On the turntable spun a lively Jazz record, turning out tunes that brought the small store to life on a chilly winter evening.
Owner Brad Hales, clad in flannel and a beanie, sat behind the counter, pausing his work mechanically to flip a record and set a new song.
“I was always a collector, ever since I was a little kid,” said Hales.
Hales began working in record shops around Michigan such as Encore in Ann Arbor and Desirable Disks in Dearborn. He didn’t wander too far when he decided to open his own shop in 2003, using his personal vinyl collection to start it up.
“I tried to focus on the records and just absorb them and learn as much as I could,” he recalled.

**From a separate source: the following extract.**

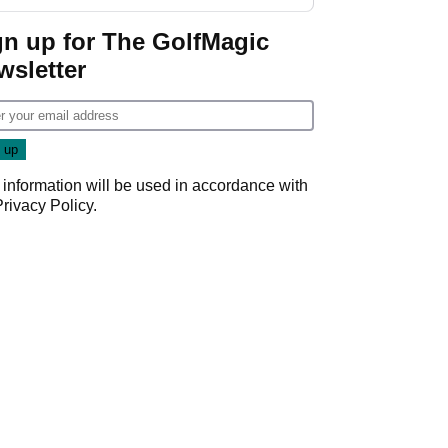
gn up for The GolfMagic
wsletter
 information will be used in accordance with
Privacy Policy
.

Hales also DJs in his downtime, what he refers to as “just for fun, really.” He collects music that he can play; typically dance floor records from the late 50s to the 80s.
“I mean, I like everything,” chuckled Hales. “I also have classical records, Brazilian records, Folk, Blues and all kinds of different styles. I like something of just about everything. I’m a music lover so I did this to just keep learning and making new discoveries.”
Hales opened his first shop on the corner of Forest and Second, in the basement of Forest Arms Apartments just south of Wayne State University. In 2008, the apartments burned down due to arson, leaving Hales’ store, and his impressive collection of 78s and 45s, destroyed.
“We moved everything that we could salvage to my home and tried operating out of there for six months while we looked for a new place.”
He reopened his store on Woodward and Peterboro then moved again to Woodward and Alexandrine in the Majestic Compound next to the Garden Bowl. Finally, Hales settled just outside of Eastern Market on Gratiot, opening what is referred to as Peoples East Records, housing an impressive collection of secondhand vinyl and the greatest Jazz and R&B records in the city of Detroit.
“We have two places at once now,” explained the owner, “the shop on Livernois (Peoples North) and the shop on Gratiot (Peoples East), which is also home for the MAHS Museum: Michigan Audio Heritage Society.”
MAHS is a collection of Michigan music artifacts, like photographs, print items such as contracts, checks and signatures; all things that pertain to the history of music in Michigan.
Most of the display cases and shop walls are covered with Hales’ findings; however, he admits he does receive donations.
“I just couldn’t keep all this stuff in boxes at my house, where only I and a few friends would see it,” Hales said. “They’re cultural treasures. I want people to see them like that. So we want to help educate people and maybe they’ll investigate and poke around and hear something they like.”
Hales described the musical reputation of Detroit, quoting the phrase, “A prophet is never appreciated in their own town.”
“These obscure artists don’t get their due here at home, although they’re appreciated really far away,” he explained. “A lot of these artists you won’t see in the Detroit Historical Museum or the Motown Museum. A lot of the people really come to Michigan because of the music.”
There are two locations where you can check out the most unique collection of secondhand vinyl. Peoples East is located at 1464 Gratiot Ave. and is open Monday – Saturday from 11:00 a.m. – 7:00 p.m. Peoples North is located at 20140 Livernois and is open Monday – Saturday from noon – 5:00 p.m.